Exercise description => When a record contains an image, skip the image and retype the rest of that record exactly.

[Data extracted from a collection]

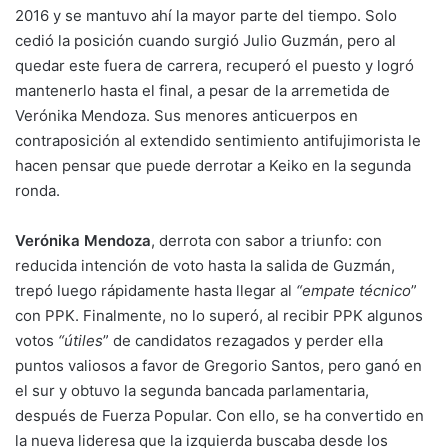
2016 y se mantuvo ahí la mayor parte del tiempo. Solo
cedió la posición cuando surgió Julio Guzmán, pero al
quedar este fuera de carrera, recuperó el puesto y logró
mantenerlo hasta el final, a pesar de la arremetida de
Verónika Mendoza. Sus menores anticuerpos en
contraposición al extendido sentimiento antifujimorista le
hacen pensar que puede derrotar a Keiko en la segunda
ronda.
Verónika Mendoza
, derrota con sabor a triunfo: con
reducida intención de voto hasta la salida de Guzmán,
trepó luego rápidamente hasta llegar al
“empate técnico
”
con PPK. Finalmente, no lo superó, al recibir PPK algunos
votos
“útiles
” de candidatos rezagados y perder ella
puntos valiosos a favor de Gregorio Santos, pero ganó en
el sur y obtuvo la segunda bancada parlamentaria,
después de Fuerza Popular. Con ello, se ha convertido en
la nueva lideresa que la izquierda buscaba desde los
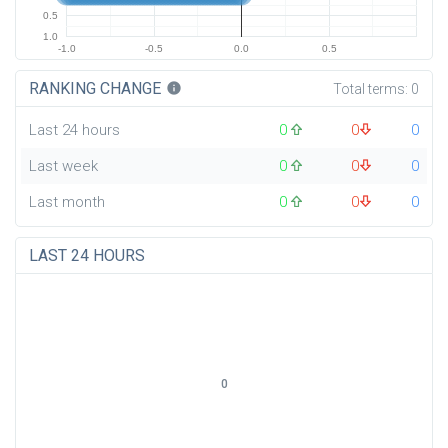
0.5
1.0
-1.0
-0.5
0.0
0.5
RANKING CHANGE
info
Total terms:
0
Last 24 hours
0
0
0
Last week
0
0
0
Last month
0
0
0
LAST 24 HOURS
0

Answer for the task =>
2016 y se mantuvo ahí la mayor parte del tiempo. Solo
cedió la posición cuando surgió Julio Guzmán, pero al
quedar este fuera de carrera, recuperó el puesto y logró
mantenerlo hasta el final, a pesar de la arremetida de
Verónika Mendoza. Sus menores anticuerpos en
contraposición al extendido sentimiento antifujimorista le
hacen pensar que puede derrotar a Keiko en la segunda
ronda.
Verónika Mendoza
, derrota con sabor a triunfo: con
reducida intención de voto hasta la salida de Guzmán,
trepó luego rápidamente hasta llegar al
“empate técnico
”
con PPK. Finalmente, no lo superó, al recibir PPK algunos
votos
“útiles
” de candidatos rezagados y perder ella
puntos valiosos a favor de Gregorio Santos, pero ganó en
el sur y obtuvo la segunda bancada parlamentaria,
después de Fuerza Popular. Con ello, se ha convertido en
la nueva lideresa que la izquierda buscaba desde los
0.5
1.0
-1.0
-0.5
0.0
0.5
RANKING CHANGE
info
Total terms:
0
Last 24 hours
0
0
0
Last week
0
0
0
Last month
0
0
0
LAST 24 HOURS
0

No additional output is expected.